TASK →
Keep only the lines of the material below that contain the word "SRAM". Copy those lines.

THE RECORDS →

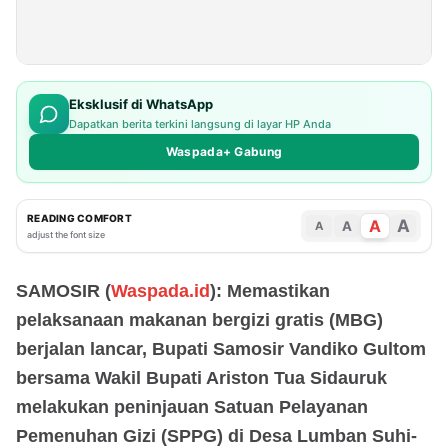
Eksklusif di WhatsApp
Dapatkan berita terkini langsung di layar HP Anda
Waspada+ Gabung
READING COMFORT
A
A
A
A
adjust the font size
SAMOSIR (
Waspada.id
): Memastikan
pelaksanaan makanan bergizi gratis (MBG)
berjalan lancar, Bupati Samosir Vandiko Gultom
bersama Wakil Bupati Ariston Tua Sidauruk
melakukan peninjauan Satuan Pelayanan
Pemenuhan Gizi (SPPG) di Desa Lumban Suhi-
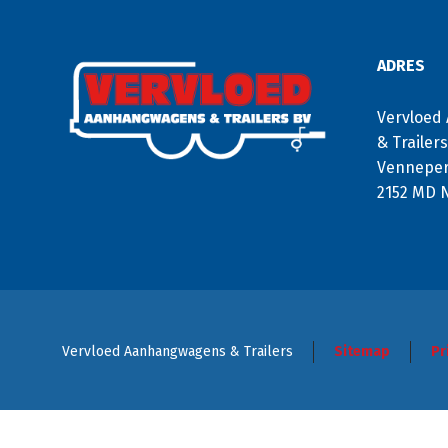
ADRES
Vervloed
& Trailer
Venneper
2152 MD 
Vervloed Aanhangwagens & Trailers
Sitemap
Pr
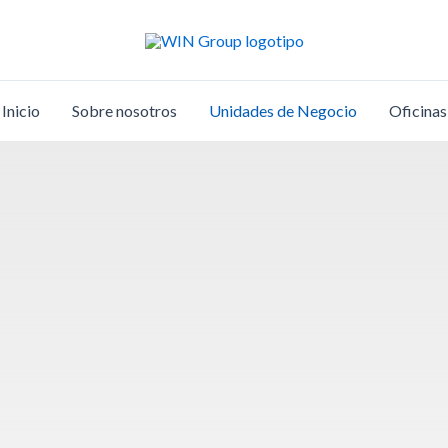
Inicio
Sobre nosotros
Unidades de Negocio
Oficinas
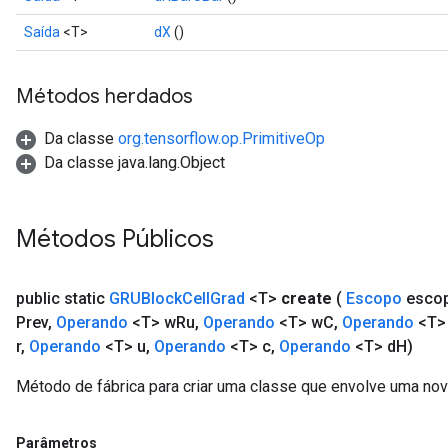
Saída
<T>
dX
()
Métodos herdados
Da classe
org.tensorflow.op.PrimitiveOp
Da classe java.lang.Object
Métodos Públicos
public static
GRUBlock
Cell
Grad
<T>
create
(
Escopo
esco
Prev
,
Operando
<T> w
Ru
,
Operando
<T> w
C
,
Operando
<T>
r
,
Operando
<T> u
,
Operando
<T> c
,
Operando
<T> d
H)
Método de fábrica para criar uma classe que envolve uma no
Parâmetros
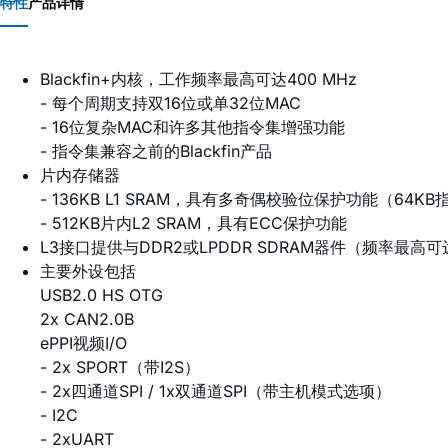
特性
产品详情
Blackfin+内核，工作频率最高可达400 MHz
- 每个周期支持双16位或单32位MAC
- 16位复杂MAC和许多其他指令集增强功能
- 指令集兼容之前的Blackfin产品
片内存储器
- 136KB L1 SRAM，具有多奇偶校验位保护功能（64K
- 512KB片内L2 SRAM，具有ECC保护功能
L3接口提供与DDR2或LPDDR SDRAM器件（频率最高可达
主要外设包括
USB2.0 HS OTG
2x CAN2.0B
ePPI视频I/O
- 2x SPORT（带I2S）
- 2x四通道SPI / 1x双通道SPI（带主机模式选项）
- I2C
- 2xUART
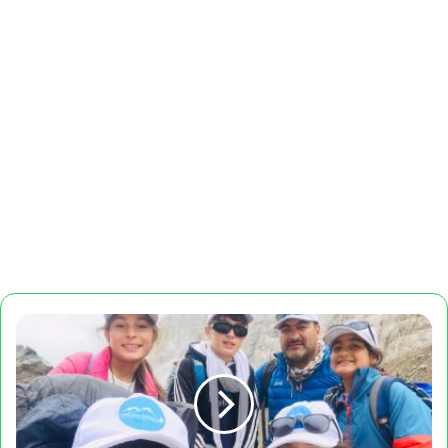
چترال
چارکم
سن
بچوں
نے
تریچ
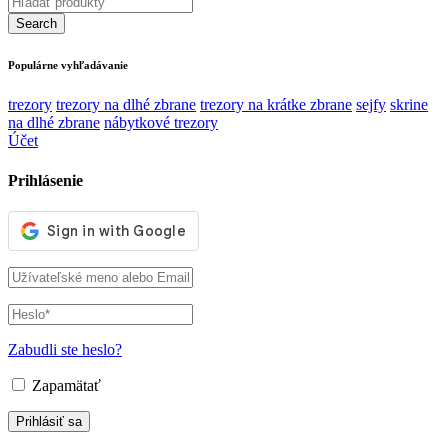
Populárne vyhľadávanie
trezory
trezory na dlhé zbrane
trezory na krátke zbrane
sejfy
skrine
na dlhé zbrane
nábytkové trezory
Účet
Prihlásenie
Zabudli ste heslo?
Zapamätať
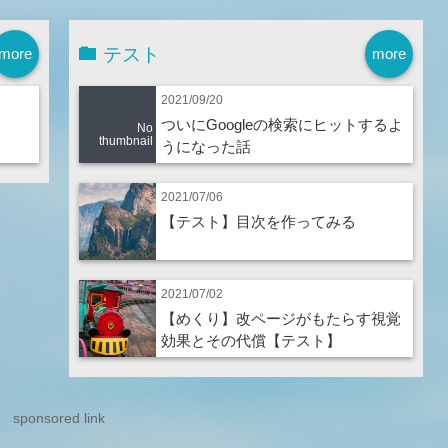
テスト
more
more
2021/09/20
ついにGoogleの検索にヒットするよ
No
thumbnail
うになった話
2021/07/06
【テスト】目次を作ってみる
2021/07/02
【めくり】改ページがもたらす視覚
効果とその代償【テスト】
sponsored link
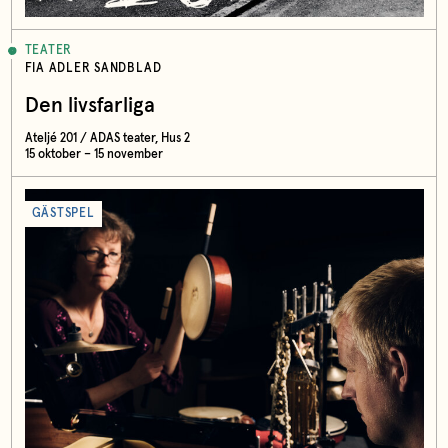
TEATER
FIA ADLER SANDBLAD
Den livsfarliga
Ateljé 201 / ADAS teater, Hus 2
15 oktober – 15 november
GÄSTSPEL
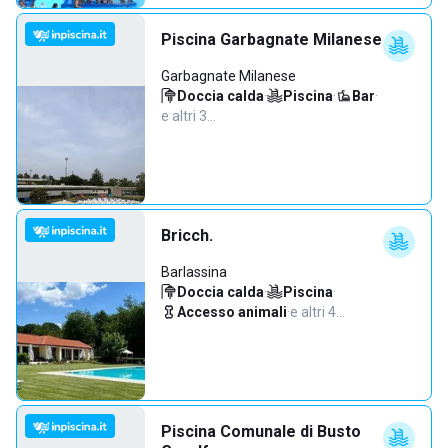
Piscina Garbagnate Milanese
Garbagnate Milanese
Doccia calda
·
Piscina
·
Bar
·
e altri 3…
Bricch.
Barlassina
Doccia calda
·
Piscina
·
Accesso animali
·
e altri 4…
Piscina Comunale di Busto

SOLUTION TO THE PROBLEM →
- 136KB L1 SRAM，具有多奇偶校验位保护功能（64K
- 512KB片内L2 SRAM，具有ECC保护功能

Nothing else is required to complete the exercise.